Where is my mistake in the following proof that such function does not exist ?
(1) B is the usual topology on $\mathbb{R}$ (generated by the euclidian metric)
(2) $\mathcal{B} = \sigma(B)$ is the Borel tribe (smallest tribe containing open sets in B)
(3) $\mathcal{N} = \{ A \in \mathcal{P}(\mathbb{R}), \exists N \in \mathcal{B} / \lambda(N)=0, A \subseteq N \}$ are the Borel negligible for the Lebesgue measure $\lambda$.
(4) $\mathcal{L} = \sigma(\mathcal{B},\mathcal{N})$ is the Lebesgue tribe, completion of $\mathcal{B}$
(5) $L= \{O - N, O \in B, N \in \mathcal{N} \}$ is the essential (non metric) topology
(6) We actually have that $\mathcal{L} = \sigma(L)$, $\mathcal{L}$ is the borelian tribe of $L$. See here and here, p291
(7) Proposition (vi) in the previous link (on the next page) states that the continuous functions are the same for the 2 topologies: $\mathcal{C}^0(B) = \mathcal{C}^0(L)$
(8) If $f$ is $L$-$L$ continuous, it is $\mathcal{L}$-$\mathcal{L}$ measurable.
So all together the initial example is continuous, hence $L$-$L$ continuous, hence $\mathcal{L}$-$\mathcal{L}$ measurable, hence measurable (that is $\mathcal{L}$-$\mathcal{B}$ measurable), which is in contradiction.
Did I make an obvious error somewhere ?
I am suspecting that (8) is false. Is it not true that $f$ $A$-$B$ continous $\Rightarrow$ $f$ $\sigma(A)$-$\sigma(B)$ measurable (on the tribes generated by the corresponding topology) ?
It is obviously true for the Borel version, so here I am assuming that if the preimage property holds on open sets of the topology (or any generating system of the tribe), it holds on the full tribe.

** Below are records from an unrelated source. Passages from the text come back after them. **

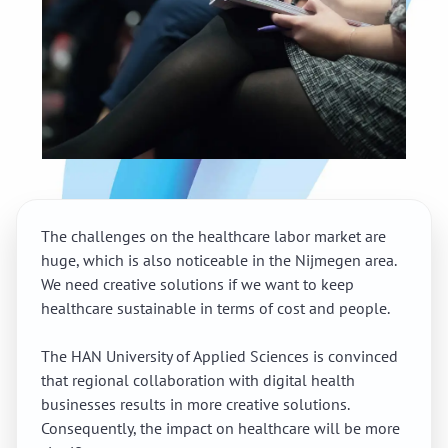
The challenges on the healthcare labor market are
huge, which is also noticeable in the Nijmegen area.
We need creative solutions if we want to keep
healthcare sustainable in terms of cost and people.
The HAN University of Applied Sciences is convinced
that regional collaboration with digital health
businesses results in more creative solutions.
Consequently, the impact on healthcare will be more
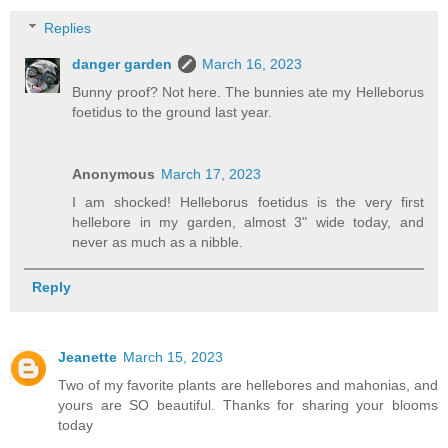
Replies
danger garden
March 16, 2023
Bunny proof? Not here. The bunnies ate my Helleborus
foetidus to the ground last year.
Anonymous
March 17, 2023
I am shocked! Helleborus foetidus is the very first
hellebore in my garden, almost 3" wide today, and
never as much as a nibble.
Reply
Jeanette
March 15, 2023
Two of my favorite plants are hellebores and mahonias, and
yours are SO beautiful. Thanks for sharing your blooms
today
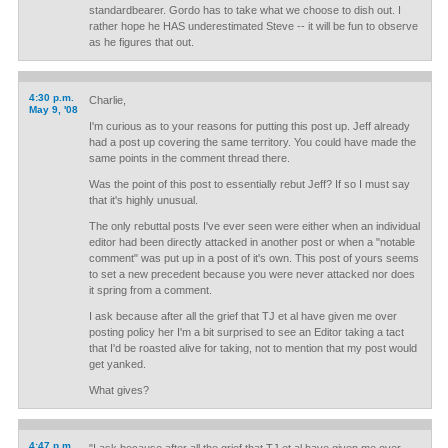
standardbearer. Gordo has to take what we choose to dish out. I
rather hope he HAS underestimated Steve -- it will be fun to observe
as he figures that out.
4:30 p.m.
Charlie,
May 9, '08
I'm curious as to your reasons for putting this post up. Jeff already
had a post up covering the same territory. You could have made the
same points in the comment thread there.
Was the point of this post to essentially rebut Jeff? If so I must say
that it's highly unusual.
The only rebuttal posts I've ever seen were either when an individual
editor had been directly attacked in another post or when a "notable
comment" was put up in a post of it's own. This post of yours seems
to set a new precedent because you were never attacked nor does
it spring from a comment.
I ask because after all the grief that TJ et al have given me over
posting policy her I'm a bit surprised to see an Editor taking a tact
that I'd be roasted alive for taking, not to mention that my post would
get yanked.
What gives?
4:47 p.m.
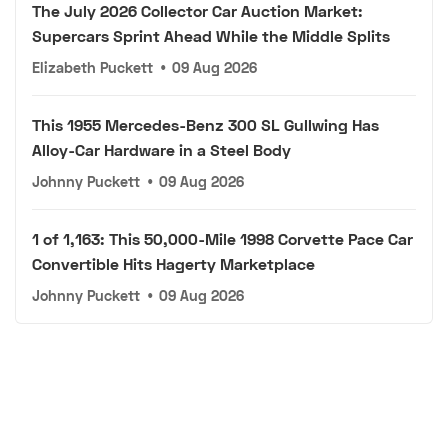
The July 2026 Collector Car Auction Market:
Supercars Sprint Ahead While the Middle Splits
Elizabeth Puckett
•
09 Aug 2026
This 1955 Mercedes-Benz 300 SL Gullwing Has
Alloy-Car Hardware in a Steel Body
Johnny Puckett
•
09 Aug 2026
1 of 1,163: This 50,000-Mile 1998 Corvette Pace Car
Convertible Hits Hagerty Marketplace
Johnny Puckett
•
09 Aug 2026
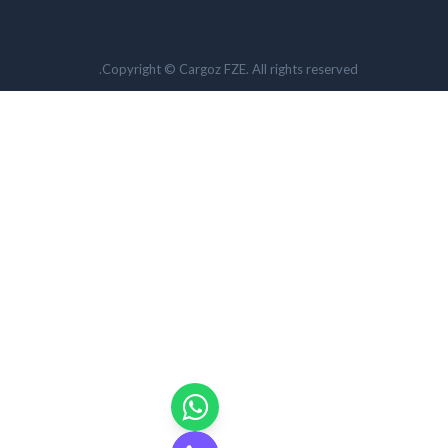
Copyright © Cargoz FZE. All rights reserved.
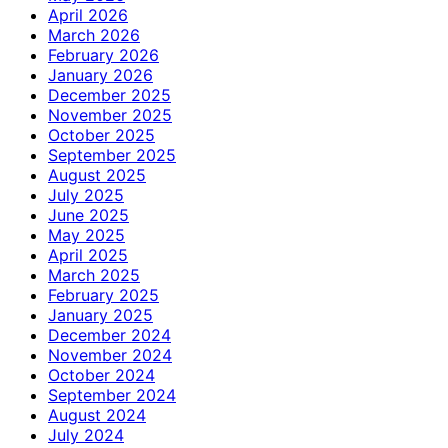
April 2026
March 2026
February 2026
January 2026
December 2025
November 2025
October 2025
September 2025
August 2025
July 2025
June 2025
May 2025
April 2025
March 2025
February 2025
January 2025
December 2024
November 2024
October 2024
September 2024
August 2024
July 2024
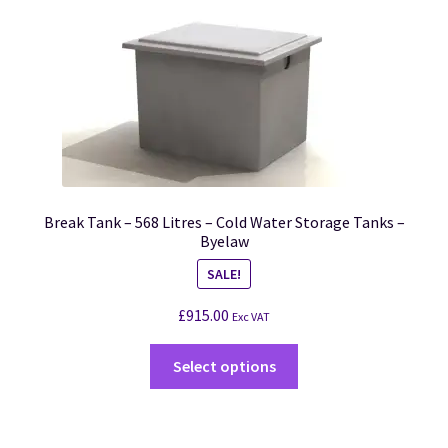
Break Tank – 568 Litres – Cold Water Storage Tanks –
Byelaw
SALE!
£
915.00
Exc VAT
Select options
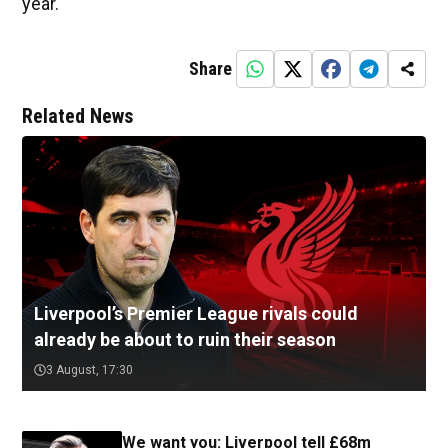
year.
Share
Related News
Liverpool’s Premier League rivals could
already be about to ruin their season
3 August, 17:30
We want you: Liverpool tell £68m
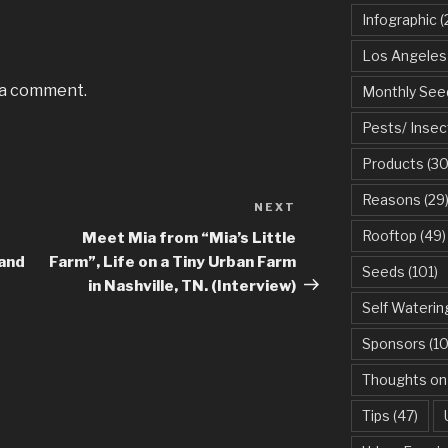
Infographic
(
Los Angeles
 a comment.
Monthly See
Pests/ Insec
Products
(30
Reasons
(29
NEXT
Next
Post
Rooftop
(49)
Meet Mia from “Mia’s Little
 and
Farm”, Life on a Tiny Urban Farm
Seeds
(101)
in Nashville, TN. (Interview)
Self Waterin
Sponsors
(10
Thoughts on
Tips
(47)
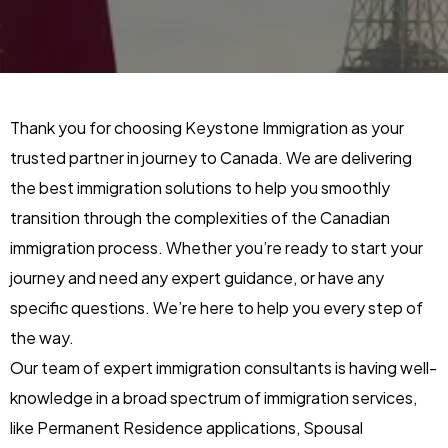
Thank you for choosing Keystone Immigration as your
trusted partner in journey to Canada. We are delivering
the best immigration solutions to help you smoothly
transition through the complexities of the Canadian
immigration process. Whether you’re ready to start your
journey and need any expert guidance, or have any
specific questions. We’re here to help you every step of
the way.
Our team of expert immigration consultants is having well-
knowledge in a broad spectrum of immigration services,
like Permanent Residence applications, Spousal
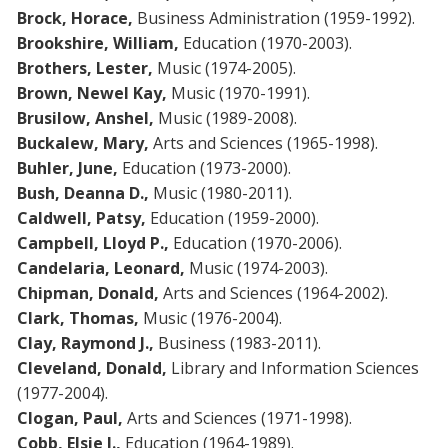
Brock, Horace,
Business Administration (1959-1992).
Brookshire, William,
Education (1970-2003).
Brothers, Lester,
Music (1974-2005).
Brown, Newel Kay,
Music (1970-1991).
Brusilow, Anshel,
Music (1989-2008).
Buckalew, Mary,
Arts and Sciences (1965-1998).
Buhler, June,
Education (1973-2000).
Bush, Deanna D.,
Music (1980-2011).
Caldwell, Patsy,
Education (1959-2000).
Campbell, Lloyd P.,
Education (1970-2006).
Candelaria, Leonard,
Music (1974-2003).
Chipman, Donald,
Arts and Sciences (1964-2002).
Clark, Thomas,
Music (1976-2004).
Clay, Raymond J.,
Business (1983-2011).
Cleveland, Donald,
Library and Information Sciences
(1977-2004).
Clogan, Paul,
Arts and Sciences (1971-1998).
Cobb, Elsie J.,
Education (1964-1989).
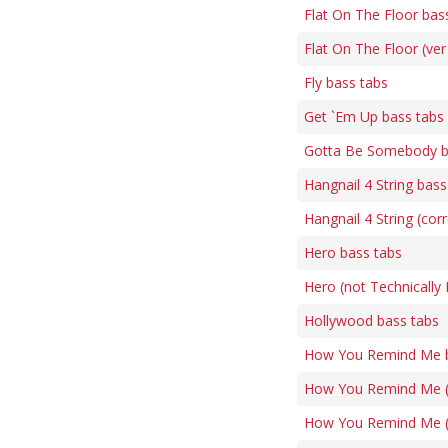
Flat On The Floor bas
Flat On The Floor (ver
Fly bass tabs
Get `Em Up bass tabs
Gotta Be Somebody b
Hangnail 4 String bass
Hangnail 4 String (cor
Hero bass tabs
Hero (not Technically
Hollywood bass tabs
How You Remind Me b
How You Remind Me (v
How You Remind Me (4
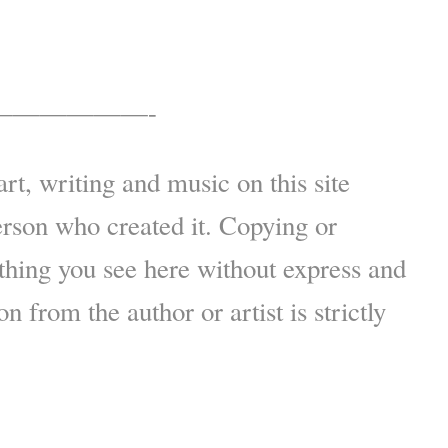
——————-
art, writing and music on this site
erson who created it. Copying or
thing you see here without express and
n from the author or artist is strictly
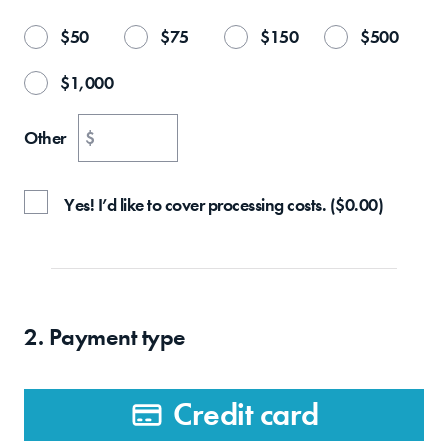
$
50
$
75
$
150
$
500
$
1,000
Other
$
Yes! I’d like to cover processing costs.
(
$
0.00
)
2. Payment type
Credit card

What would make it false in the case of Lebesgues ? Does it depend on the ordinal involved when generating the tribe from the open sets ? If so, what would be the Lebesgues hierarchy, compared to Borel_hierarchy ? Or is it the poor topological properties of $L$ that are problematic ?
And a bonus question: if (8) is false, are there any other notion of continuity (absolute-continuity maybe) that would ensure being $\mathcal{L}$-$\mathcal{L}$ measurable ?
Thank you !